Engineering Manager
Position Description:
Engineering Manager for Medtronic, Inc., Minneapolis, MN. Responsible for planning, directing and implementing all aspects of the company's design and development of new medical device products or software systems. Develop, evaluate, implement and maintain technical quality assurance and control systems or reliability systems and standards pertaining to materials, techniques, or company products. Provide Quality Assurance Engineering for front-end design, design transfer to manufacturing, and process improvements to obtain optimum product reliability, effectiveness and safety.
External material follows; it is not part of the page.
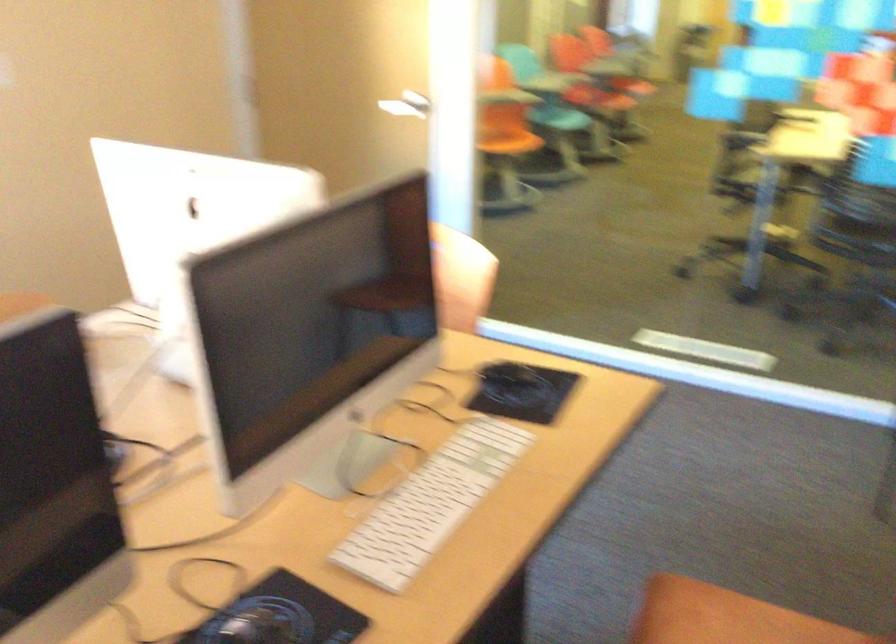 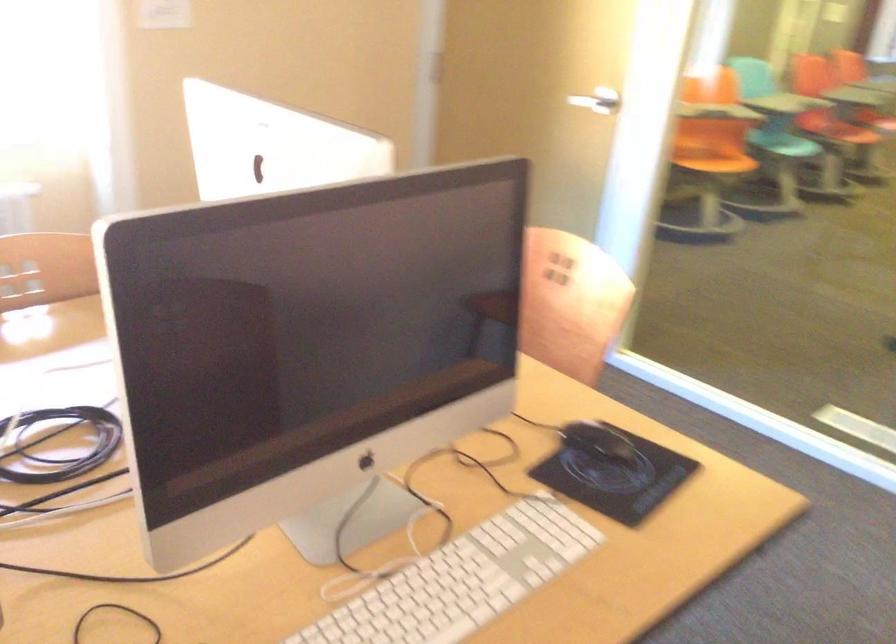 Question: The camera is either moving clockwise (left) or counter-clockwise (right) around the object. The first image is from the beginning of the video and the second image is from the end. Is the camera moving left or right when shooting the video?

Choices:
 (A) Left
 (B) Right

Answer: (B)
Utilize Medical Device industry standards in accordance with 21CFR Part 820, Part 11, Part 210/211, GMP (Good Manufacturing Practices), ISO 13485, and EU MDR. Coordinate Risk activities including Failure Mode and Effect Analysis (FMEA), Risk Reports that complies with ISO 14971 and IEC 62366. Coordinate Test Method Validation (TMV), Design Validation and Verification (Design V&V), and Process Qualification. Partner with Manufacturing Engineering and Research & Development Engineering to assist in developing test methods, process characterizations, design reliability, and process capability. Utilize Installation Qualification, Operation Qualification and Performance Qualification (IQ/OQ/PQ). Create and approve Design History File (DHF) deliverables and Device Master Record (DMR). Manage Non-Conforming Material Process and provide investigation, containment, disposition activities and CAPA (Corrective and Preventative Actions). Conduct statistical analyses and working with policy stakeholders regarding risk-based sampling methodologies. Utilize Root Cause Analysis methodologies such as Fault tree analysis, Ishikawa diagrams, Cause mapping and 5-why methodology. Position opens to telecommuting from anywhere in the U.S. #LI-DNI
Basic Qualifications:
Requires a Master’s degree in Mechanical, Industrial, or Biomedical Engineering or related engineering field and two (2) years of experience as a quality engineer or related occupation for medical devices; or alternatively a Bachelors’ degree in Mechanical, Industrial, or Biomedical Engineering or related engineering field and five (5) years of experience as a quality engineer or related occupation for medical devices. Must possess a minimum of two (2) years of experience with each of the following: ISO 13485, 21CFR Part 820, Part 11, Part 210/211, and GMP; FMEA and Risk Reports that complies with ISO 4971 and IEC 62366; TMV, Design V&V, Process Validation, and Design reliability; IQ/OQ/PQ; Non-conformance Material Process and CAPA; Statistical methodologies; and Root Cause Analysis including Fault tree analysis, Ishikawa diagrams, Cause mapping or 5-why methodology.